One of my favorite people in all of human history is Martin Cooper. Ever heard of him?

Cooper was a member of the Motorola team that invented the first cellular telephone back in 1973.


While I am immensely appreciative of the convenience and joy that my iPhone provides on a daily basis, it is not Cooper’s inventiveness that I admire most.

It was the choice he made when deciding upon who to call first.

For his first public cellular phone call in human history, Cooper took to the New York City streets and called his rivals at AT&T and inform them that they had lost the race to build the first functioning cell phone.

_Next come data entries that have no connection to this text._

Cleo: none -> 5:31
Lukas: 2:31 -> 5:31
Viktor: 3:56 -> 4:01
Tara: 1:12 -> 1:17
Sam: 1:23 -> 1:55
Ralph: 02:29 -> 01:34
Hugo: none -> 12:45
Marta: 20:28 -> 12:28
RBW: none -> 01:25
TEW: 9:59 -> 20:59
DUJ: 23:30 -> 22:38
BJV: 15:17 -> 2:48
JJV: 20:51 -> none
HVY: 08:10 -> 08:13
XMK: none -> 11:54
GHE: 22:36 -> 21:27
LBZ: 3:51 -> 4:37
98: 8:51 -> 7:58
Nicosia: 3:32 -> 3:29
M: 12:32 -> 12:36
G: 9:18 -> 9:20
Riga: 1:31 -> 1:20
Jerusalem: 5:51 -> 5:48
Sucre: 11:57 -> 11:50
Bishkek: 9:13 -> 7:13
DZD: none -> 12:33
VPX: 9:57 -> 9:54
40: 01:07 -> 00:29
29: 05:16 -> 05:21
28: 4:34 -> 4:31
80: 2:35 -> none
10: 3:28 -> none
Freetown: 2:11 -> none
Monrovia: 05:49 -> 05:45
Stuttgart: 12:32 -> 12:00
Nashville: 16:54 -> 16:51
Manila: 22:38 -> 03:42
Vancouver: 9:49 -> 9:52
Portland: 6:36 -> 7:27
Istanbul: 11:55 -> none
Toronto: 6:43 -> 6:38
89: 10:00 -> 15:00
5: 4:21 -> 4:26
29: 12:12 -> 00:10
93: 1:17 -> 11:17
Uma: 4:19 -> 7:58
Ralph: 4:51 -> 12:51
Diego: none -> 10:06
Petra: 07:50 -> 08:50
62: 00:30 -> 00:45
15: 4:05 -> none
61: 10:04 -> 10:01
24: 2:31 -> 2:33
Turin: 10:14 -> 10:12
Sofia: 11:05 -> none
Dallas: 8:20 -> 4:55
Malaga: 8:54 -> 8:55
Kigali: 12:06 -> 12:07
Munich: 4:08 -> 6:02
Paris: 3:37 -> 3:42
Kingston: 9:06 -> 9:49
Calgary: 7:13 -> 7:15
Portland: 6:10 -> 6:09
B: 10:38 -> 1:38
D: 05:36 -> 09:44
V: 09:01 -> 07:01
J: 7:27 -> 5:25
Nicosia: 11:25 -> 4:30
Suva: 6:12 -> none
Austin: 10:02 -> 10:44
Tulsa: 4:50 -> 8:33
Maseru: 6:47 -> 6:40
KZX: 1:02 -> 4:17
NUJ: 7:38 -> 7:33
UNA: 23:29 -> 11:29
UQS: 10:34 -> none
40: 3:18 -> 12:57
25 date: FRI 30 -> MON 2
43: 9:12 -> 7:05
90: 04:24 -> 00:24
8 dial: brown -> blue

The combination of New York’s busy street sounds and Cooper’s voice told the engineers at AT&T that they had been bested.

Now that was one hell of a phone call.

The perfect combination of comeuppance, spite, humor, and bravado.

The inventor’s version of my four favorite words:

I told you so.

Can you even imagine a better phone call?

Contrast this to Alexander Graham Bell, inventor of the telephone, whose first call was to his assistant in the other room:

"Mr. Watson—Come here—I want to see you.”

Alexander Graham Bell might have been a great inventor, but he sucked at understanding the importance of the moment.

"Mr. Watson—Come here—I want to see you.”

Is that the best he could do?

It makes me wish someone a little wittier, a little meaner or someone with a greater flair for the dramatic had invented the first telephone.

Someone like the great Martin Cooper.